Social media has become the leverage needed to appease societal outrage, whether real and needed or manufactured and advanced as part of an agenda. And “fake news” has become a mainstay for the animal-rights movement.
Contrived, exploited, and exaggerated, outrage around hunters killing “charismatic megafauna,” such as lions, elephants and wolves, or more mundane animals, such as wild goats or even turkeys, has allowed activists and organizations to gain airtime on mainstream media and to spread the animal-rights narrative to the masses – all framed in the absence of facts and a misconstrued light.
After every social-media blow up, knee-jerk legislation results in the US, abroad or surrounding the import of those hunted animals. Whether or not it passes is irrelevant; it receives more media coverage and contemplation, which opens a subconscious door that increased regulation is perhaps needed.
Legislated regulation or litigated rulings are the bread and butter of the animal-rights movement. Wayne Pacelle, the former CEO of the Humane Society of the United States (HSUS), clearly stated as much in 1990 when he said: “We are going to use the ballot box and the democratic process to stop all hunting in the United States… We will take it species by species until all hunting is stopped in California.
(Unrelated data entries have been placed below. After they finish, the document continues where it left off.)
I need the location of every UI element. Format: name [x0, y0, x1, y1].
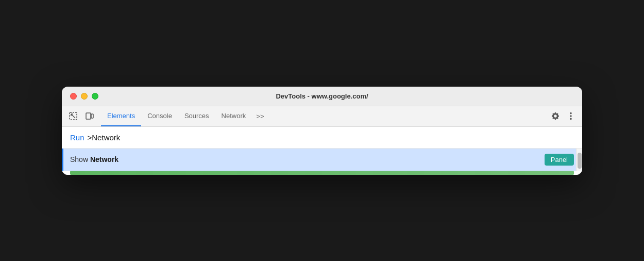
selection-accent — [62, 149, 63, 171]
settings-button[interactable] — [548, 109, 563, 123]
close-button[interactable] — [70, 93, 77, 100]
devtools-content: Run Show Network Panel — [62, 127, 582, 175]
tab-elements[interactable]: Elements — [101, 106, 141, 126]
suggestion-text: Show Network — [70, 155, 545, 164]
title-bar: DevTools - www.google.com/ — [62, 87, 582, 106]
inspect-element-icon[interactable] — [66, 109, 80, 123]
bottom-hint-bar — [70, 171, 574, 175]
command-input[interactable] — [88, 133, 574, 142]
maximize-button[interactable] — [92, 93, 98, 100]
suggestion-row[interactable]: Show Network Panel — [62, 149, 582, 171]
minimize-button[interactable] — [81, 93, 88, 100]
run-label: Run — [70, 133, 84, 142]
scrollbar-thumb — [578, 153, 582, 169]
tab-console[interactable]: Console — [141, 106, 178, 126]
device-toolbar-icon[interactable] — [82, 109, 97, 123]
tab-list: Elements Console Sources Network >> — [101, 106, 546, 126]
suggestion-highlight: Network — [90, 155, 118, 164]
devtools-window: DevTools - www.google.com/ Elements Cons… — [62, 87, 582, 175]
devtools-toolbar: Elements Console Sources Network >> — [62, 106, 582, 127]
tab-sources[interactable]: Sources — [178, 106, 215, 126]
window-title: DevTools - www.google.com/ — [276, 92, 368, 100]
scrollbar[interactable] — [576, 149, 582, 171]
svg-rect-1 — [86, 113, 91, 119]
traffic-lights — [70, 93, 98, 100]
more-options-button[interactable] — [564, 109, 578, 123]
command-input-area: Run — [62, 127, 582, 149]
tab-network[interactable]: Network — [215, 106, 252, 126]
svg-rect-2 — [91, 114, 93, 118]
toolbar-right — [548, 109, 578, 123]
tab-overflow-button[interactable]: >> — [252, 106, 268, 126]
panel-badge[interactable]: Panel — [545, 154, 574, 166]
Then we will take it state by state.”
Those sentiments are now echoed by the Nonhuman Rights Project, and just like HSUS, the group will work to undermine wildlife management in the courts and state legislatures. Like it or not, protecting the future of hunting, fishing and trapping boils down to the ability to pay lawyers and lobbyists.
It’s not the fight we want. But it’s the fight we’re in.
We can sit back and continue to pursue our individual passions until HSUS, NhRP or another well-funded animal-rights group takes it by legal channels, or we can stand up today and challenge them in courts and congresses nationwide.
Either way you look at it, protecting our passions in the legal realms, now and into the future, takes capital. Without lawyers and effective lobbying, we will eventually lose the war by attrition. To fight for the future of hunting, give to the Sportsmen’s Alliance Legal Defense Fund, upgrade your membership or join today.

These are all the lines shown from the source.